Case 2. Small perturbations build up over time and kick the object from one stable configuration to another (or to an unstable configuration) so that at some late enough time, the stability neighborhood of the object is right next to a position which would cause the object to move far away from its initial, stable configuration, (or the object would just run far away from the original stability neighborhood).
Here are examples to illustrate what I mean:
Case 1 - Real Example. This actually happened to me today! I balanced a monster stuffed animal I have on top of my computer screen, and I noticed that I could even give him a little kick, and he wouldn't fall over, so I thought "all right, I think he'll sit there for a while." About an hour later, I noticed that Darren (yes my monster stuffed animal's name is Darren) had fallen from his perch. What had happened? Well, in between the time when I first sat him down, and the time at which he had fallen over, I had opened the sliding door to my patio, and I speculate that a small, gust of wind blew him off. In more technical terms, the gust of wind large enough so that Darren's configuration changed sufficiently that he no longer was in the stability neighborhood around his initial configuration, and the force of gravity did the rest of the work to push him over.
Case 2 - Real Example.

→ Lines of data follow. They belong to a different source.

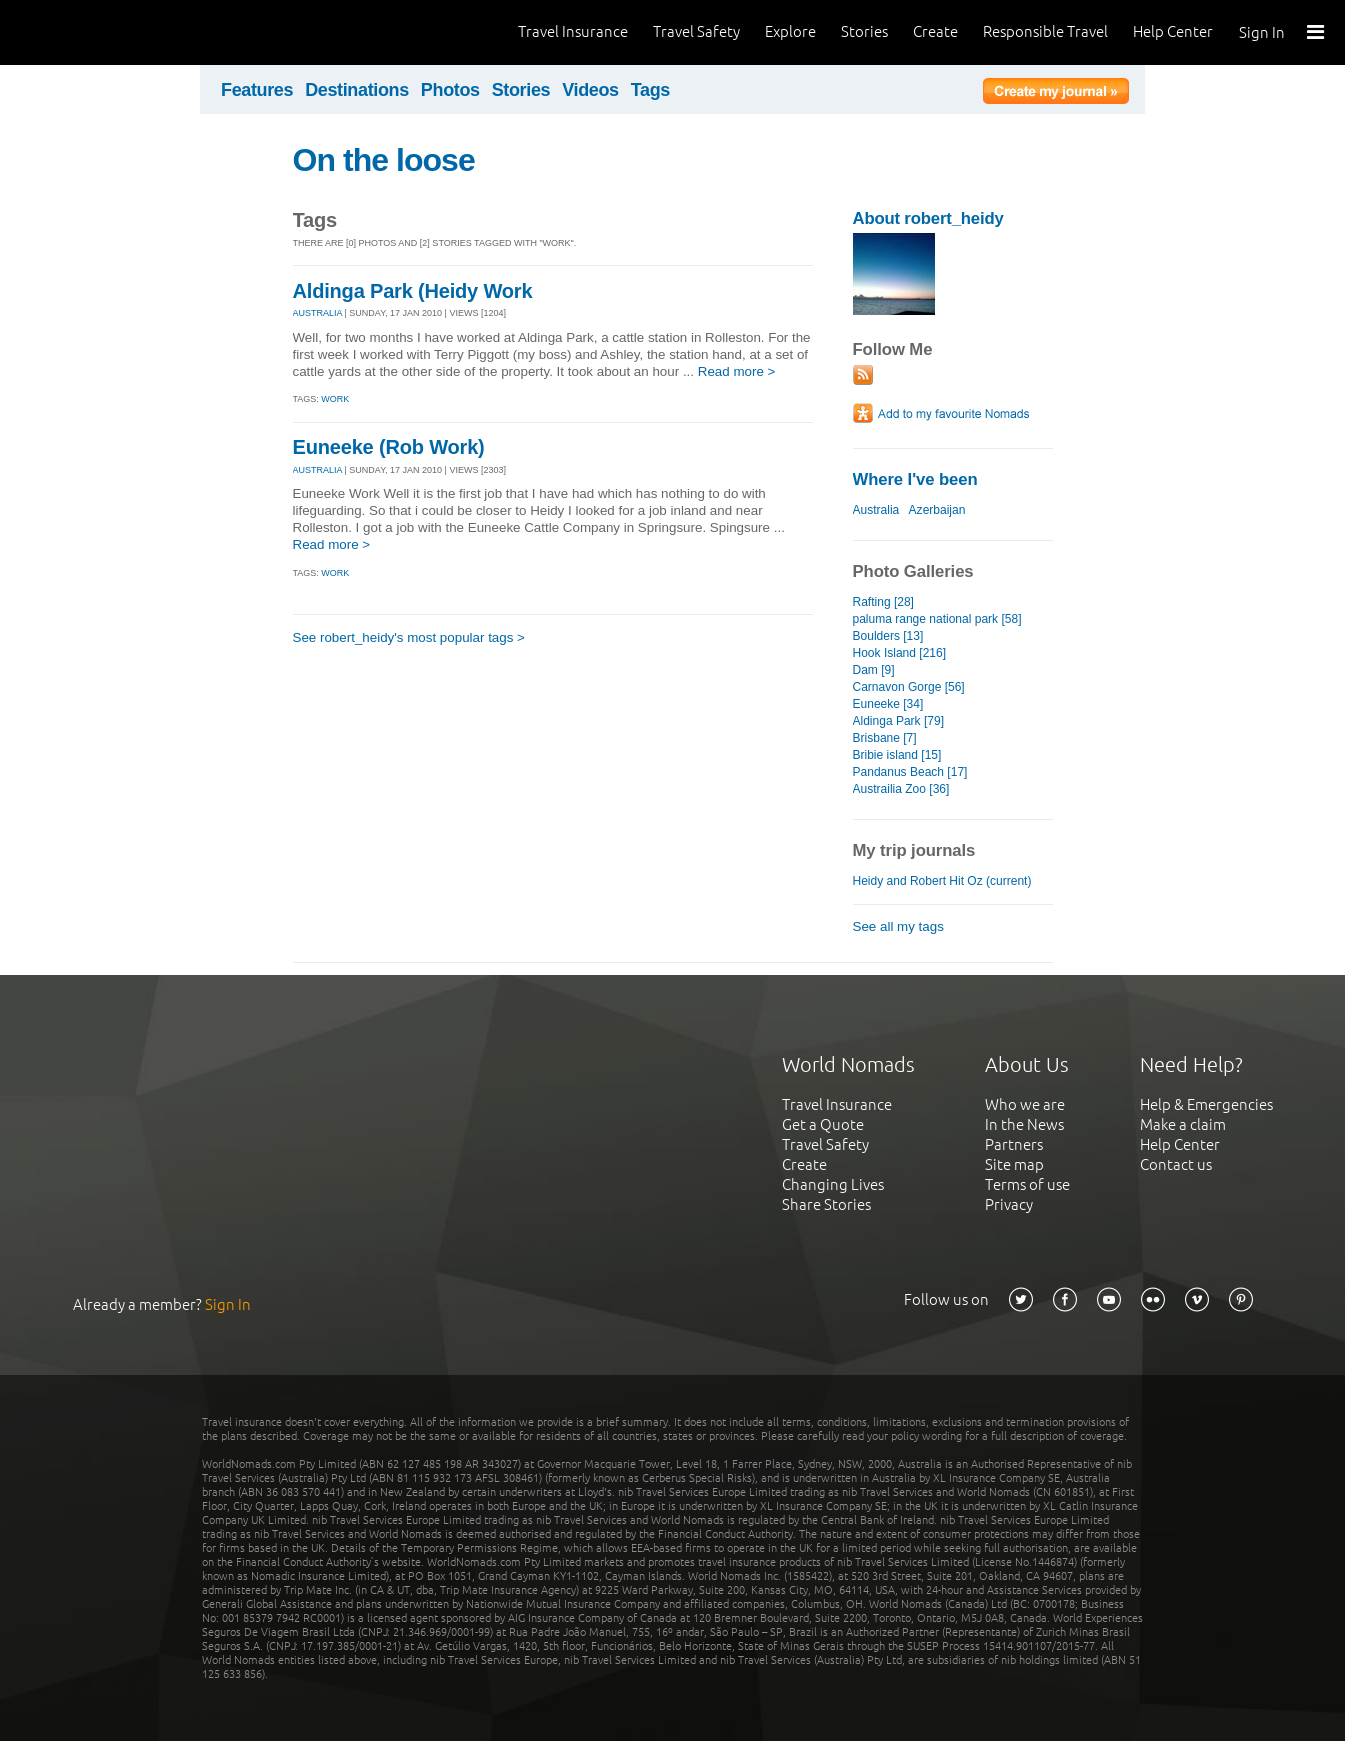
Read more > (737, 371)
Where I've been (915, 479)
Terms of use (1027, 1184)
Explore (790, 31)
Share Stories (826, 1204)
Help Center (1173, 31)
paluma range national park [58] (937, 619)
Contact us (1176, 1164)
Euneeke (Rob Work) (389, 447)
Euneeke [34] (888, 704)
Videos (590, 90)
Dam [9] (874, 670)
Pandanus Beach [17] (910, 772)
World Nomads (105, 32)
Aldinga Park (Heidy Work (413, 291)
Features (257, 90)
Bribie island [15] (897, 755)
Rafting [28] (883, 602)
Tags (650, 90)
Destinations (357, 90)
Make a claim (1183, 1124)
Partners (1014, 1144)
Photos (450, 90)
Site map (1014, 1164)
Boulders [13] (888, 636)
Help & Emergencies (1206, 1104)
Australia (876, 510)
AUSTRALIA (318, 313)
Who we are (1025, 1104)
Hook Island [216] (900, 653)
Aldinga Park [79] (899, 721)
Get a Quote (823, 1124)
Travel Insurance (573, 31)
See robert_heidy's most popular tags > (409, 637)
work (335, 399)
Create (935, 31)
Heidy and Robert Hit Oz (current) (942, 881)
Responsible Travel (1045, 31)
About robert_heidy (928, 218)
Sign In (1262, 32)
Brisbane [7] (885, 738)
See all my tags (898, 926)
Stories (864, 31)
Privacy (1009, 1204)
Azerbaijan (937, 510)
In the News (1024, 1124)
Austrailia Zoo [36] (901, 789)
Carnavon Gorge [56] (909, 687)
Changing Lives (833, 1184)
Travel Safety (696, 31)
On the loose (384, 160)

Yesterday I was listening to music with my subwoofer on blast. I had a quarter on my desk. The quarter was an inch or two from the edge, so you could have moved the quarter slightly from its initial configuration with its having fallen over. However, over time, the vibration from the woofer caused the quarter to inch closer and closer to the edge. At some point, the quarter was so close to halfway over the edge (though still in a position of stability by perhaps a fraction of a millimeter) that one more vibrational kick from the woofer caused it to fall over the edge of the desk.
Consider the potential energy of an object:
$V({\vec r})$. It is well known that the force on that object due to whatever interaction generating the potential is given by ${\vec F} = -{\vec \nabla}V$. Therefore, if I want to keep the object stationary, I merely need to place it in some place where the gradient of the potential vanishes.

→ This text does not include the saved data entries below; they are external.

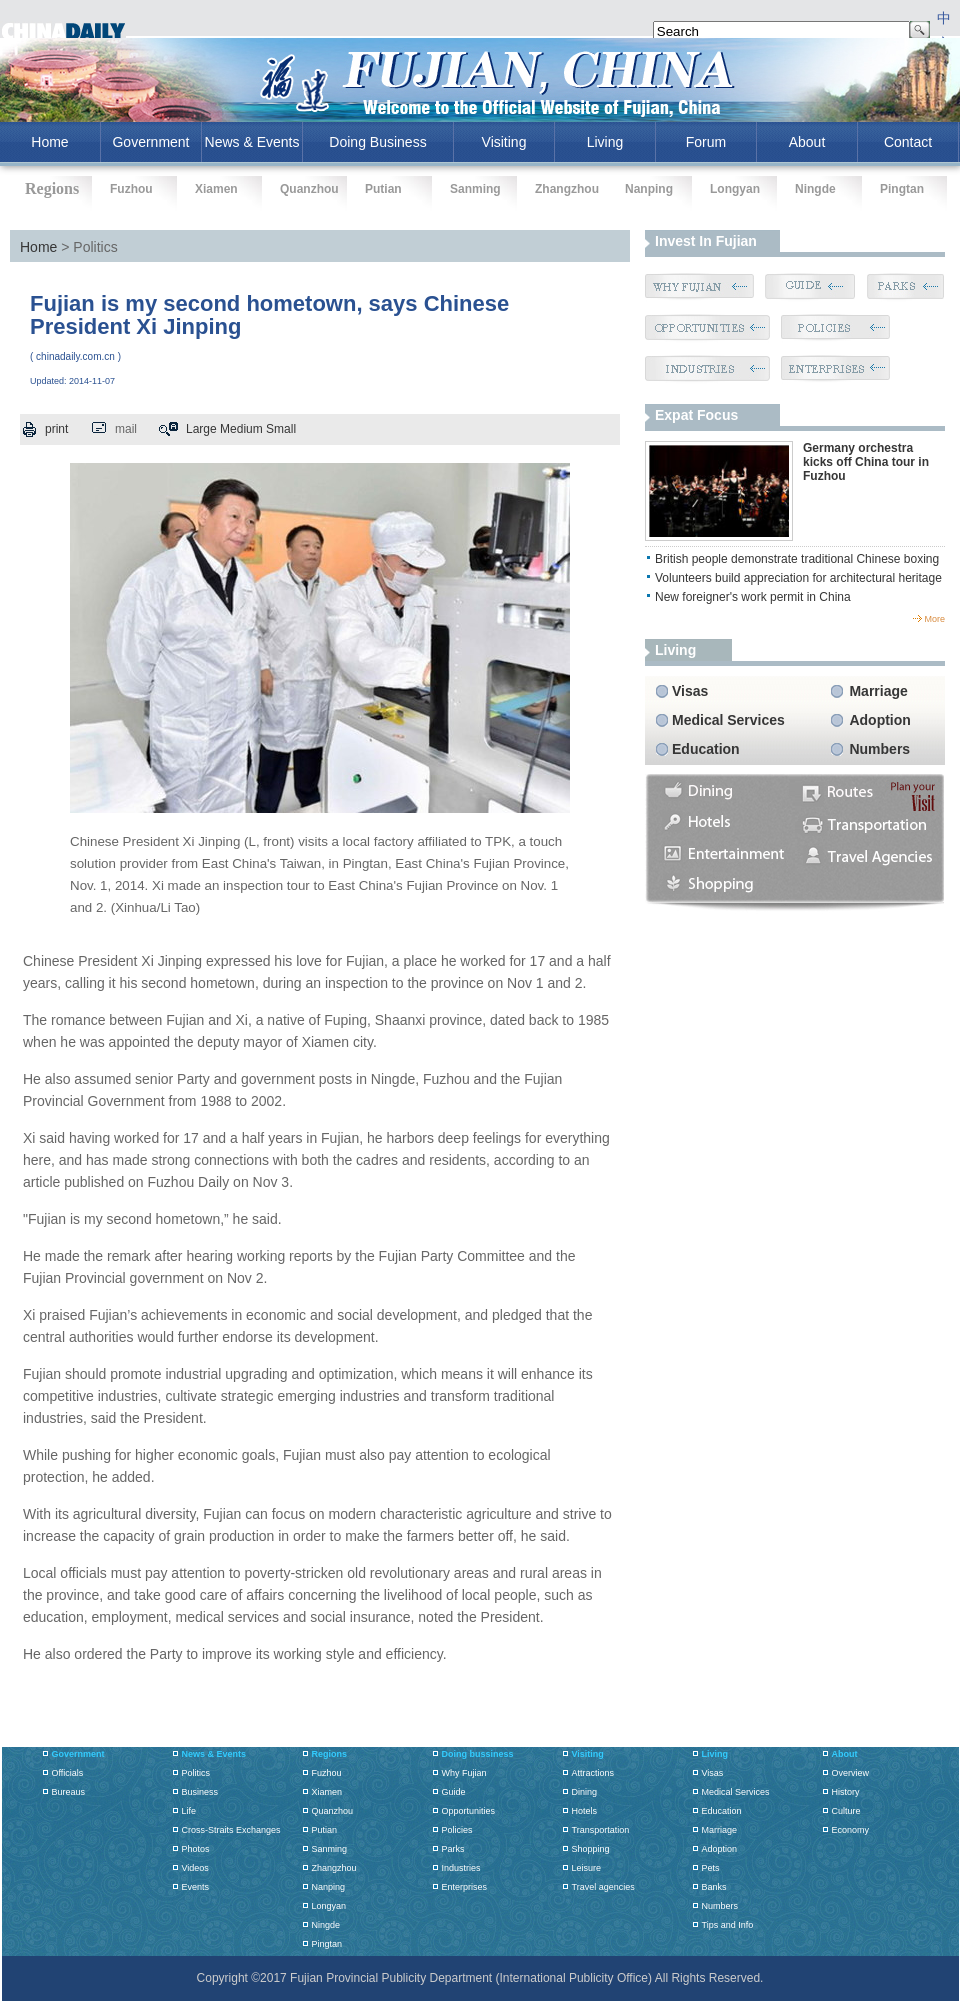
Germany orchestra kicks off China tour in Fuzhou (866, 462)
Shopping (591, 1849)
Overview (851, 1773)
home (49, 142)
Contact (908, 142)
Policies (457, 1830)
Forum (706, 142)
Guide (454, 1792)
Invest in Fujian (706, 241)
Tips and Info (728, 1925)
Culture (846, 1811)
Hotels (585, 1811)
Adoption (879, 720)
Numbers (879, 749)
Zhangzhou (567, 189)
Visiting (504, 142)
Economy (851, 1830)
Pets (711, 1868)
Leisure (587, 1868)
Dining (585, 1792)
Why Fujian (464, 1773)
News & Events (252, 142)
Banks (714, 1887)
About (807, 142)
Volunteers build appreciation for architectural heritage (798, 578)
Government (150, 142)
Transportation (601, 1830)
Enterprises (465, 1887)
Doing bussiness (478, 1754)
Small (281, 429)
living (675, 650)
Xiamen (216, 189)
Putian (383, 189)
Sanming (475, 189)
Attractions (593, 1773)
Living (605, 142)
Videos (195, 1868)
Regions (330, 1754)
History (846, 1792)
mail (126, 429)
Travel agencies (603, 1887)
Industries (461, 1868)
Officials (68, 1773)
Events (196, 1887)
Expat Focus (696, 415)
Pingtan (902, 189)
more (934, 619)
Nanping (649, 189)
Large (201, 429)
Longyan (735, 189)
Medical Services (728, 720)
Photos (196, 1849)
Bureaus (69, 1792)
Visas (690, 691)
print (56, 429)
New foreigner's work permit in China (753, 597)
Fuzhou (131, 189)
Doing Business (377, 142)
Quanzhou (309, 189)
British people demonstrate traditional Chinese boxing (797, 559)
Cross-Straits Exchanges (231, 1830)
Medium (241, 429)
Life (189, 1811)
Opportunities (469, 1811)
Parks (453, 1849)
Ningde (815, 189)
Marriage (878, 691)
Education (706, 749)
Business (200, 1792)
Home (38, 247)
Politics (196, 1773)
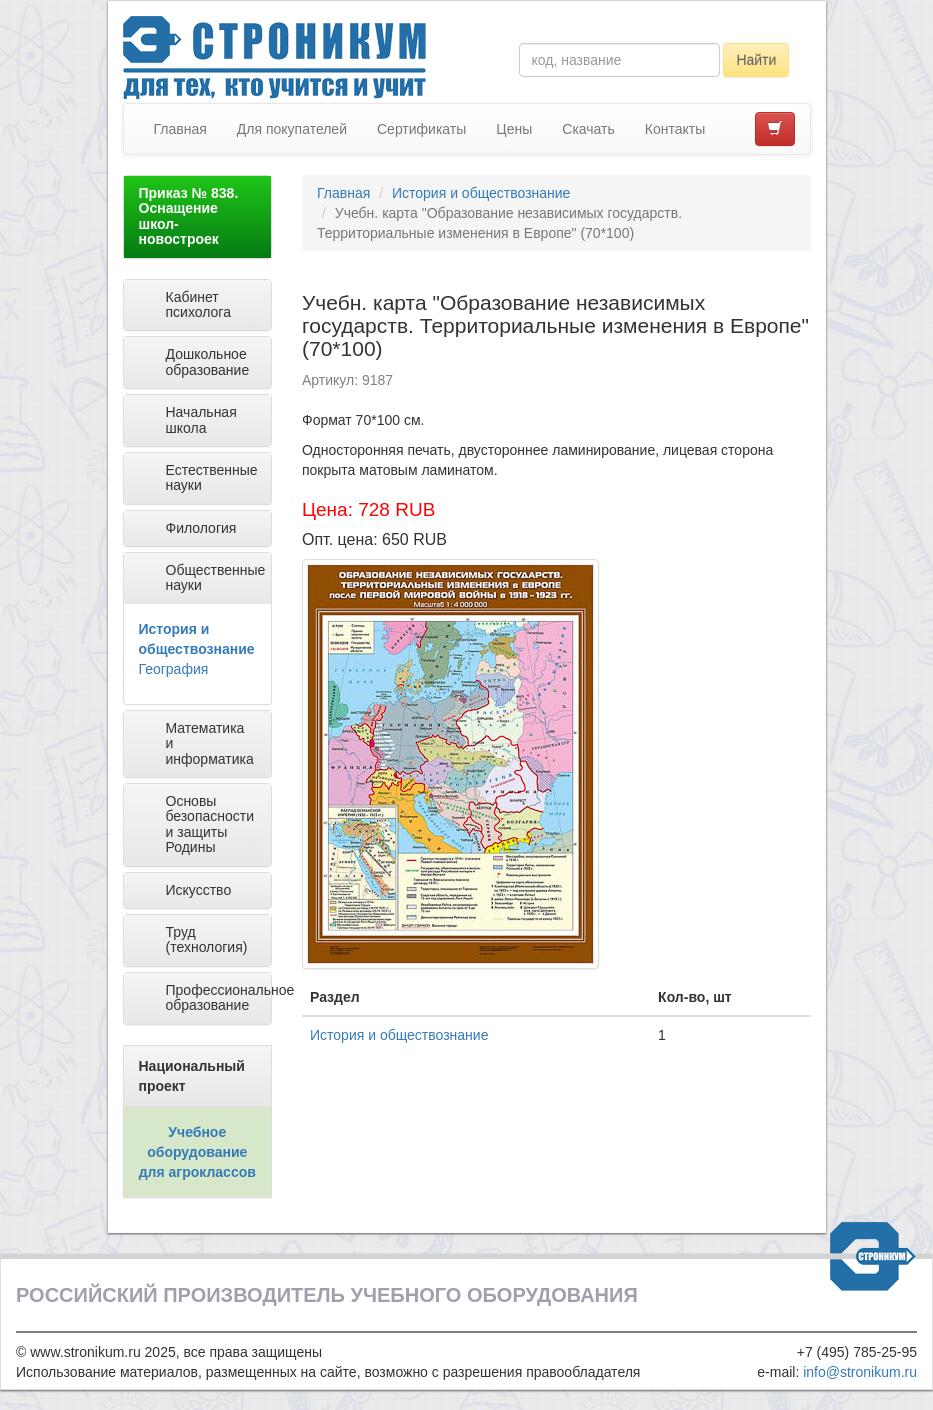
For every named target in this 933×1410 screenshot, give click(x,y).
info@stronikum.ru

But wait! What happens if I nudge my stationary thing a little bit? My potential might not have a zero gradient wherever it ends up. If this is the case, then I have a few possibilities:
1) The new force on my object pushes the object back to where it came from. This is great, because then, our nudges restore the object to equilibrium
2) the new force on the object pushes the object further away from its rest point. If this happens, it's sure to end up somewhere crazy
3) it pushes it in some other direction. If this is the case, the results will be somewhere between cases 1) and 2).

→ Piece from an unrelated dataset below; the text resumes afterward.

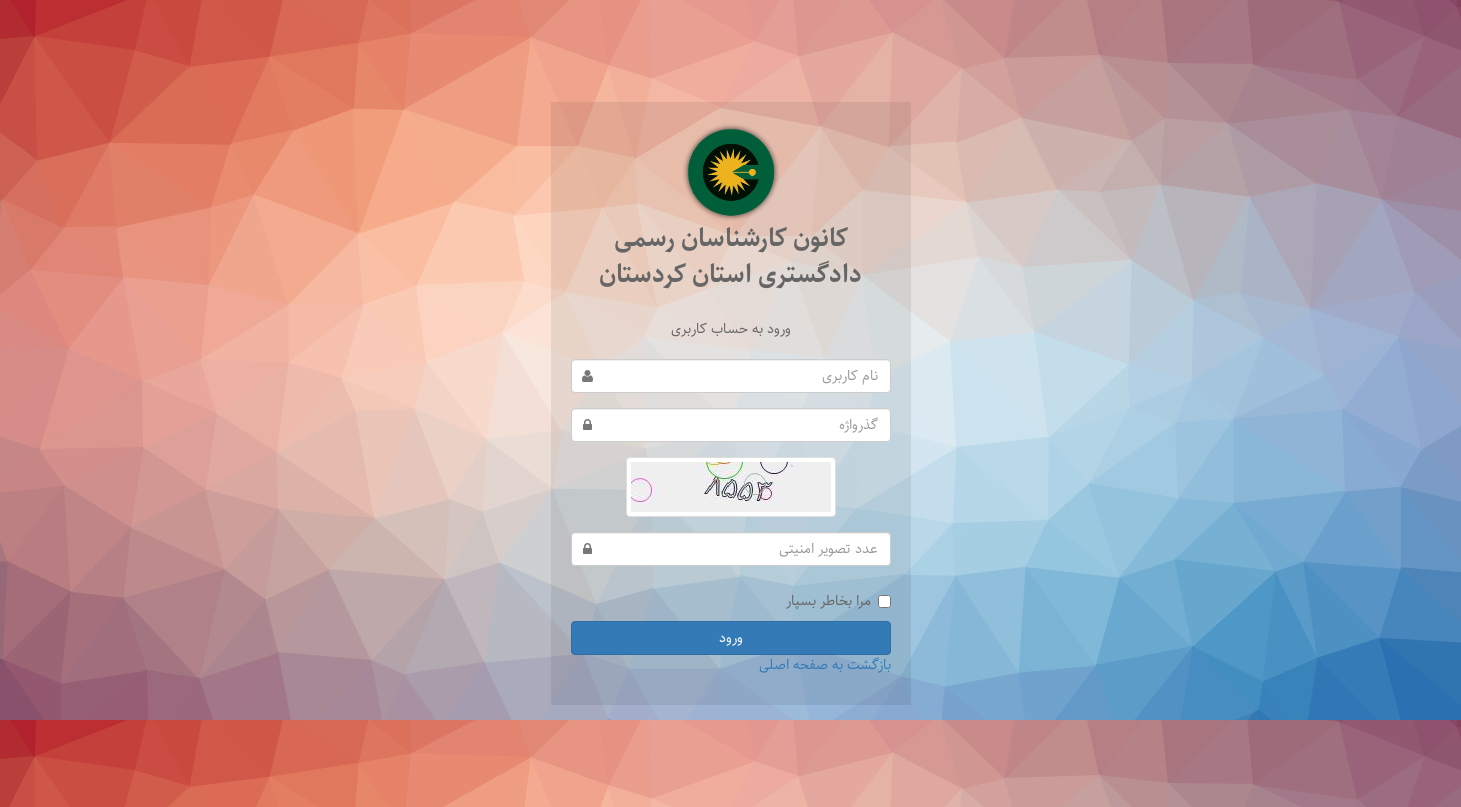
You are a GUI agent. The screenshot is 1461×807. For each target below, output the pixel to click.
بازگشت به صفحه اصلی (825, 665)
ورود (731, 638)
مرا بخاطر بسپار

From this argument, it should be clear that if I want my object to permanently stay in the position where it started, it's necessary that the potential be such that, if I displace in any direction away from my equilibrium point, then any force on the particle will push me back toward equilibrium. It turns out that, mathematically, what this means is that $\frac{\partial^{2}V}{\partial x^{1}x^{2}} > 0$ for any choice of spatial variables $x^{1}$ and $x^{2}$, or, in more precise mathematical terms, the Hessian of the potential has components that are all greater than zero.